It’s well known that the European conquest of the Americas was aided by the locals having been severely hit by disease, but how do we know that it was European diseases that were the diseases involved? European populations were subject to pandemics, so why should American populations be exempt? And why didn’t disease follow the Vikings hundreds of years earlier? Or did it?
Has there been any analysis done? Graves exhumed etc?
Maybe I don’t understand the question because the answer seems pretty obvious. Other than the malaria mentioned, who else could’ve brought the diseases but Europeans? Considering the fact that natives had virtually no immunity to smallpox Or any other diseases commonly carried by Europeans, it’s a pretty safe bet they hadn’t been exposed before the post-Columbian arrival of said Europeans. As for the Vikings, I believe their contact with natives was fairly limited and remote, given the fact they landed in present-day Newfoundland and didn’t venture very far south (if I remember correctly.) Any outbreak they caused would’ve been fairly contained.
New World populations were descended from a small group of migrants who had passed through arctic and subarctic areas where tropical diseases couldn’t survive. Because they bands were small and dispersed, infectious diseases couldn’t propagate themselves. Epidemic diseases are mainly a feature of agricultural societies with dense populations.
New World cultures mostly lacked domestic animals, with a very few exceptions. Most epidemic human diseases have “jumped” to us from domestic animals.
Due to their origin in a small population and lack of selection from epidemics, Native Americans show less variability in the genes affecting the immune system than Old World populations, making them less able to fend off infectious diseases.
It very well might have to some extent. However, the Vikings themselves came in very small groups in which infectious disease was unlikely to persist, and were in contact with only small isolated populations of Native Americans. Under these conditions disease was unlikely to spread to the rest of the government.
Most of the diseases were initially brought by Europeans themselves, but there were a few African slaves among them very early. Smallpox was introduced to Mexico in 1520, by the Narvaez expedition that was a followup after Cortes began his campaign against the Aztecs. It has generally been said that smallpox was introduced to the Aztecs themselves via an African slave who was with Cortes’ expedition (although there is some dispute about this). Smallpox decimated the native population and facilitated the Conquest.

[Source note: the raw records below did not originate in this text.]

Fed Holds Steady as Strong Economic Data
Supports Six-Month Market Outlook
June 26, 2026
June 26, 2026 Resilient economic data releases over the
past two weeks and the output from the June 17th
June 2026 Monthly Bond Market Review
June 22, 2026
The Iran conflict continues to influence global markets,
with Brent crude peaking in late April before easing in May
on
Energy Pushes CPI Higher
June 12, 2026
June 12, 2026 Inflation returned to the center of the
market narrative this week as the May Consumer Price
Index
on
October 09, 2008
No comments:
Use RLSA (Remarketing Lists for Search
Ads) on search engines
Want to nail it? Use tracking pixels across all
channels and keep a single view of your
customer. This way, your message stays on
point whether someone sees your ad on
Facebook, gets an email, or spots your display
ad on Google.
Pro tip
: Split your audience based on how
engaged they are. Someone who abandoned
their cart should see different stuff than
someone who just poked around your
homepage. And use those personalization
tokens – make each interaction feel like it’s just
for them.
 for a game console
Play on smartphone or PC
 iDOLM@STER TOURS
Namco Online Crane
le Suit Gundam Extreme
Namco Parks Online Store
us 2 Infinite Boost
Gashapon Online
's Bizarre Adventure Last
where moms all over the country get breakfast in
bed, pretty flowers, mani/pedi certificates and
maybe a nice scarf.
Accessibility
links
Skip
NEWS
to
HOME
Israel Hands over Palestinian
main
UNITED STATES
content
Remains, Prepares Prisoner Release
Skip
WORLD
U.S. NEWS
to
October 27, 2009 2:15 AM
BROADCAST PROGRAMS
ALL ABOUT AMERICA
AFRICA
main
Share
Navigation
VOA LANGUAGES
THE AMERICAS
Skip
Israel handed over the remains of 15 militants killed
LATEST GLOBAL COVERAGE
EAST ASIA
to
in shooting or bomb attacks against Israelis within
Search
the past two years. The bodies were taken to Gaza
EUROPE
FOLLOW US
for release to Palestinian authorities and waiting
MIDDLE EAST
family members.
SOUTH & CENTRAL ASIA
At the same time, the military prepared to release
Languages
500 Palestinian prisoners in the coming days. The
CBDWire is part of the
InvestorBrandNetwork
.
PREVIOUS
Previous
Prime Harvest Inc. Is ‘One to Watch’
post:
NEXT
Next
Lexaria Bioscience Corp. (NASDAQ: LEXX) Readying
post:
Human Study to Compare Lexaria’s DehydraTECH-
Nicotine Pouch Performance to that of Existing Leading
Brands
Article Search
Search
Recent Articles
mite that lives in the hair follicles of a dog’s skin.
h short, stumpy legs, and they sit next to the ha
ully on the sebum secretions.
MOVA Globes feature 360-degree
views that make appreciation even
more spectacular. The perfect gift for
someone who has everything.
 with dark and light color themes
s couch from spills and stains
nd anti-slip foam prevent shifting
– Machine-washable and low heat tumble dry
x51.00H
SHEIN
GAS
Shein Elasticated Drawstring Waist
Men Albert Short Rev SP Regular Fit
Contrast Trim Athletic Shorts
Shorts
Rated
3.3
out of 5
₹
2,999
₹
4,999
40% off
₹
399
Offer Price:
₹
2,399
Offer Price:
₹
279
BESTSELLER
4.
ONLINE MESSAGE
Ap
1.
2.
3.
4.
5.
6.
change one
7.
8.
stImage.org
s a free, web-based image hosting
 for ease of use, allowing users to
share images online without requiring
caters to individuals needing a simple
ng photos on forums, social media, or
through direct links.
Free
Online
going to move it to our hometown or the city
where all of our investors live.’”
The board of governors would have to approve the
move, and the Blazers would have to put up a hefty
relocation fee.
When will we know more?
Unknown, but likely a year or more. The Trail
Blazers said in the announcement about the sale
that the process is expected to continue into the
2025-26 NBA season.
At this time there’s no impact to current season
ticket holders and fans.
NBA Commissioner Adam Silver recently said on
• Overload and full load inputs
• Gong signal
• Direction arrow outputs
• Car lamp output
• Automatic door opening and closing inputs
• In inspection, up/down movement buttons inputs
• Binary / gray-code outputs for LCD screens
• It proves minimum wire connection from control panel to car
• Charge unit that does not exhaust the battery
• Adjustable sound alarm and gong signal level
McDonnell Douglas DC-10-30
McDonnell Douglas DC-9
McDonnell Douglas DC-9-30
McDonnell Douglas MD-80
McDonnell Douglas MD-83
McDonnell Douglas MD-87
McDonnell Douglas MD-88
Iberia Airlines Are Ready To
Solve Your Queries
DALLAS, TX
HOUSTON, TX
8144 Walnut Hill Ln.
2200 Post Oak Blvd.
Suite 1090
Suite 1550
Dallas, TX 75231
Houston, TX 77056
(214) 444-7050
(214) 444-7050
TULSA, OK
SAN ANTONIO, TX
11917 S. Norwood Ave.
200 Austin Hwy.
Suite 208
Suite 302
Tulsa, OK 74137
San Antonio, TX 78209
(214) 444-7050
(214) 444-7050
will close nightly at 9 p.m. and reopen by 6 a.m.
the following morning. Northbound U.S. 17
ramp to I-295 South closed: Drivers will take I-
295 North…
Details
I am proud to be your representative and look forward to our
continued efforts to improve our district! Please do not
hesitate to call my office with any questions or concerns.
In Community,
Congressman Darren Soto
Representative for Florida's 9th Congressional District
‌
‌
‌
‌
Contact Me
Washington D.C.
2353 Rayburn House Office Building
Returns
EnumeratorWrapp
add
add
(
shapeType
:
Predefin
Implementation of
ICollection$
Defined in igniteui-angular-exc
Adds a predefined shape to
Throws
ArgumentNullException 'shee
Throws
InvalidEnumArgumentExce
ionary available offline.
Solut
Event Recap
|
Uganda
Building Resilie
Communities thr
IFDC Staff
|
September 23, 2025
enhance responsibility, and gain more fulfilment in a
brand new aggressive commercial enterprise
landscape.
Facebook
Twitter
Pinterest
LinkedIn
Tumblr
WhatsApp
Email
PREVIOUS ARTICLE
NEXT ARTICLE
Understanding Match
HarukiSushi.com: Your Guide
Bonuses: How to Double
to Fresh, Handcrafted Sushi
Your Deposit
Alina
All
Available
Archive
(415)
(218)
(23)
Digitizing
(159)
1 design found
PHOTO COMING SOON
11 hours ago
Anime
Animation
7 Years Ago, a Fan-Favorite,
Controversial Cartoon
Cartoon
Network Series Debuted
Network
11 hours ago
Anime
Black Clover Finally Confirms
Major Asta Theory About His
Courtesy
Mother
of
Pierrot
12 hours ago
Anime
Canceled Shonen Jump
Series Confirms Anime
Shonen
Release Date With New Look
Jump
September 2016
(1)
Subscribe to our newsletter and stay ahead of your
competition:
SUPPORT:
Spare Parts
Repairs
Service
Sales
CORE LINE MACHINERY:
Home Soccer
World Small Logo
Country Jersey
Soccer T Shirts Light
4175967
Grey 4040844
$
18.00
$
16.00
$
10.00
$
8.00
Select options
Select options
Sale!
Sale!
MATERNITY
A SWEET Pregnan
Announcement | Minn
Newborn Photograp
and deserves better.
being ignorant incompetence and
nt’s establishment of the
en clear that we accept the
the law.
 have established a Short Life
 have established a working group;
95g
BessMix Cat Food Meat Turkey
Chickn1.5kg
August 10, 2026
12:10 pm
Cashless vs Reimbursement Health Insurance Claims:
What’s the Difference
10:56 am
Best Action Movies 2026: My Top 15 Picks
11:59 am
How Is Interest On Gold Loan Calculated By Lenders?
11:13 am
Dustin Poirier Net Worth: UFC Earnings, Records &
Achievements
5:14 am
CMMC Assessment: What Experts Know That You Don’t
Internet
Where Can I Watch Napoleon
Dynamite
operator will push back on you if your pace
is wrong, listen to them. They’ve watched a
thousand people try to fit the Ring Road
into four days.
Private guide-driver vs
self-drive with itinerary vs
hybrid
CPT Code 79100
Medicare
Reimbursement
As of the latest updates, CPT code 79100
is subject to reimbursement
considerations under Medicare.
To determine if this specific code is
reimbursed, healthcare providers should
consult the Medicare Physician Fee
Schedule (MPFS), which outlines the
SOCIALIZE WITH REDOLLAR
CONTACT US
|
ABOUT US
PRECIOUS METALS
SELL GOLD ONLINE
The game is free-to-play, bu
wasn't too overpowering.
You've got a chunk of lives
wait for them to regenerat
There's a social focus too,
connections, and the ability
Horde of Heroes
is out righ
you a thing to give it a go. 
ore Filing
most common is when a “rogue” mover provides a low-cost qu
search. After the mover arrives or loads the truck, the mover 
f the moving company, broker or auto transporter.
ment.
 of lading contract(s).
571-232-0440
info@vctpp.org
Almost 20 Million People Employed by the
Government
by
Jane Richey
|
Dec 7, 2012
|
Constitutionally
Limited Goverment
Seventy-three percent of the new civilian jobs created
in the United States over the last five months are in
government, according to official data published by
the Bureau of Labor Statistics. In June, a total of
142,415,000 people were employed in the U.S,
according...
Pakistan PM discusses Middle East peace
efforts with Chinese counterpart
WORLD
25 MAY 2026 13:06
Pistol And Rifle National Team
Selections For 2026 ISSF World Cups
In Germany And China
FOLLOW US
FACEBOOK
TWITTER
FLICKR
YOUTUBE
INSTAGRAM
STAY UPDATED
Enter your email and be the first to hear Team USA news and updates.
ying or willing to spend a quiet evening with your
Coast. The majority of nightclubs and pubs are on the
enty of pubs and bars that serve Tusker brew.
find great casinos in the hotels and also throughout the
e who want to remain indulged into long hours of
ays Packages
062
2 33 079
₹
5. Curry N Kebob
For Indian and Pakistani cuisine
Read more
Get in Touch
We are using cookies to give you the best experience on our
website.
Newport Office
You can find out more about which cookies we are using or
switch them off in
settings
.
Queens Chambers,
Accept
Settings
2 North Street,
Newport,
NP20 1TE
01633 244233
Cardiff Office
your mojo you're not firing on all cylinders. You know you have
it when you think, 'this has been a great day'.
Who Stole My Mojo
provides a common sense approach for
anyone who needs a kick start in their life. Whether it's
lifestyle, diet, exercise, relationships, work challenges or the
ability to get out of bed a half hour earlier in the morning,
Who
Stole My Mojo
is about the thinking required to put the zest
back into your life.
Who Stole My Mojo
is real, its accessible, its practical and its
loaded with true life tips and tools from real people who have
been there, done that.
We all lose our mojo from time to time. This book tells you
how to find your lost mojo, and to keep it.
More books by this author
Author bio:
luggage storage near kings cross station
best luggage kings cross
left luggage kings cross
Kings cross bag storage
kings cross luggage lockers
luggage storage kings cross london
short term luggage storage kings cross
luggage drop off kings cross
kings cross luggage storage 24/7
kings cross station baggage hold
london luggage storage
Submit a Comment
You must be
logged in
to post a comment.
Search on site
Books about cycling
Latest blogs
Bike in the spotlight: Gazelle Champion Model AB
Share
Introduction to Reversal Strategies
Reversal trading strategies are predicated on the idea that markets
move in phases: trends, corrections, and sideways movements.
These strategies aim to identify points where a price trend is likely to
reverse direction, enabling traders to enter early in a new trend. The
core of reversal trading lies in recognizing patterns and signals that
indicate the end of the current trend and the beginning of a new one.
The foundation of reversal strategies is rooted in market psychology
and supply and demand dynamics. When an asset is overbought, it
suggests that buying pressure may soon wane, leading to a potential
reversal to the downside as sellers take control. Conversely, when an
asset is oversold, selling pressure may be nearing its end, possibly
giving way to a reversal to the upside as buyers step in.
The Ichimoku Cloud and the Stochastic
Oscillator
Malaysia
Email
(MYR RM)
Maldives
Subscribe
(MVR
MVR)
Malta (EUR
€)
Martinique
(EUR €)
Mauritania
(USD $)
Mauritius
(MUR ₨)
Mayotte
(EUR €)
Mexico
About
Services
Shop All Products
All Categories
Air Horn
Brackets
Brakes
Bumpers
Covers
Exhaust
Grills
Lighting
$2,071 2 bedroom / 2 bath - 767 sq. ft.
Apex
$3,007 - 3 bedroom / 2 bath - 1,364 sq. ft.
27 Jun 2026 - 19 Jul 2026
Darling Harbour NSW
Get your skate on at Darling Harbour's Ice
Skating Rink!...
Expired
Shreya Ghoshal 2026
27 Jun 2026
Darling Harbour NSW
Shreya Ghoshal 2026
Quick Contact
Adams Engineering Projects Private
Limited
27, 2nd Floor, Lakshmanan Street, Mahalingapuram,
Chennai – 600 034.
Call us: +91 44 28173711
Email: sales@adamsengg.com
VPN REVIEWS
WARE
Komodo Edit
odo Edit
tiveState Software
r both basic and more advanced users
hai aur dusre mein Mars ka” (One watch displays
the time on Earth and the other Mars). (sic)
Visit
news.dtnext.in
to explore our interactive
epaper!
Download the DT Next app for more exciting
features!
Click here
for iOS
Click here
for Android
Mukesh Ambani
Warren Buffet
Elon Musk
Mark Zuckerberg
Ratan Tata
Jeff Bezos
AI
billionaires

The major slave trade between West Africa and the Americas was started to replace the native populations which had declined in the West Indies due to disease. It was this trade that probably brought in malaria and yellow fever (and the species of mosquitoes that spread them). But although malaria and yellow fever may have arrived a little later, they still contributed to the decline of Native Americans.
Because correlation does not necessarily equal causation.
It’s also known that there was trade - and thus contact - among the Inuit across the Bering Strait providing an alternative infection route.
I meant the transatlantic slave trade. Slavery is recorded in the old world since writing began. African slaves were sought-after in Persia.
Are there rats native to the Americas? Or did they come with Columbus too? Wikipedia indicates the current presence of plague-infected animals in the Americas
Let’s backtrack a little: are there any known pandemics in the Americas which pre-date Columbus?
It would also seem logical that the Vikings would have made few stops on the way to the New World, other than in very northern lands, whereas later European explorers often stopped at more tropical ports to restock supplies and were more likely to take on diseased vermin, malaria, etc.
Most of the hugely infectious pandemic diseases we’re familiar with are tropical in origin. That alone makes a route though the far north less likely.
There are also many contemporary accounts of illnesses written by Europeans who were familiar with their symptoms and progress.
Of course, anthropologists have studied skeletal remains for evidence of disease. Isn’t that like asking if any scientist has done any science? Here’s one paper that discusses Health conditions before Columbus: paleopathology of native North Americans. Native Americans had many chronic illnesses and conditions. What they didn’t have were the short-term acute illnesses that the Europeans brought.
Again, because of very sparse population, not a likely route for the spread of infectious disease. Although there are plenty of mosquitoes in the subarctic, they are not the ones that transmit malaria and yellow fever.
The rats involved with the spread of human disease, especially the Black Rat Rattus rattus and the Norway Rat Rattus norvegicus, were introduced to the Americas from Europe.
Not that I am aware of. Of course, most cultures didn’t have a written language. Those that did, like the Mayans, recorded lots of wars and historical events but I am unaware that they ever recorded a widespread plague. Nor is there much evidence of large-scale mortality in burials, etc.